### TASK TO CARRY OUT
The lines of the records that include "Vzduchový" should all be copied.

(Records from a dataset)
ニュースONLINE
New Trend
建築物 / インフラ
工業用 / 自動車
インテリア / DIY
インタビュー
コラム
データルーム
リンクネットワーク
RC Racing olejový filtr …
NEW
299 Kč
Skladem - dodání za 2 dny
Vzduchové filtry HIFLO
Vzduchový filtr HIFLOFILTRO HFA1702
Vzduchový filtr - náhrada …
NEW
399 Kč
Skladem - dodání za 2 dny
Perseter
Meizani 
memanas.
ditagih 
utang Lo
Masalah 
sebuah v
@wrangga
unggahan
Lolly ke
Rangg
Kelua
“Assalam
---
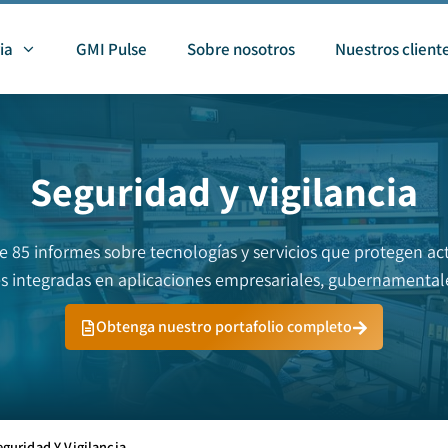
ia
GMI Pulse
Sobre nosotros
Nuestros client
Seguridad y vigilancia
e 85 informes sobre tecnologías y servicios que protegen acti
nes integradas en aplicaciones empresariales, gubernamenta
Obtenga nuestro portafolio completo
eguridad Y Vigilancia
---
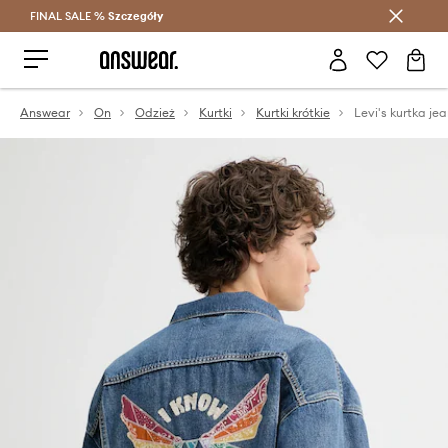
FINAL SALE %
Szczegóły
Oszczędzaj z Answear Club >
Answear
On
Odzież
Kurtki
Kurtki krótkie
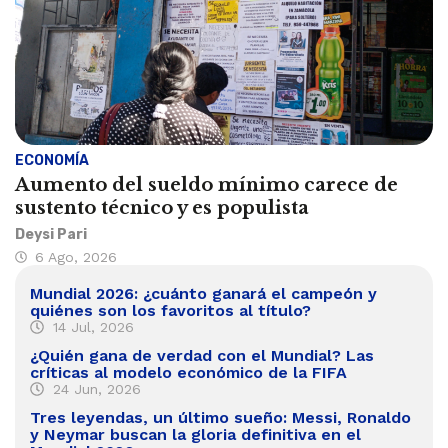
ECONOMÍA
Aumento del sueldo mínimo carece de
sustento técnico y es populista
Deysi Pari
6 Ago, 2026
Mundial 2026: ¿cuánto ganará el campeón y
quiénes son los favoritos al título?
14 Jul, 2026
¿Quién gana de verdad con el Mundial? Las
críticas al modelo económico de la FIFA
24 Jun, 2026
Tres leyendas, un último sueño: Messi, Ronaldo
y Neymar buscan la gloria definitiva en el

### COMPLETED EXERCISE
Vzduchový filtr HIFLOFILTRO HFA1702
Vzduchový filtr - náhrada …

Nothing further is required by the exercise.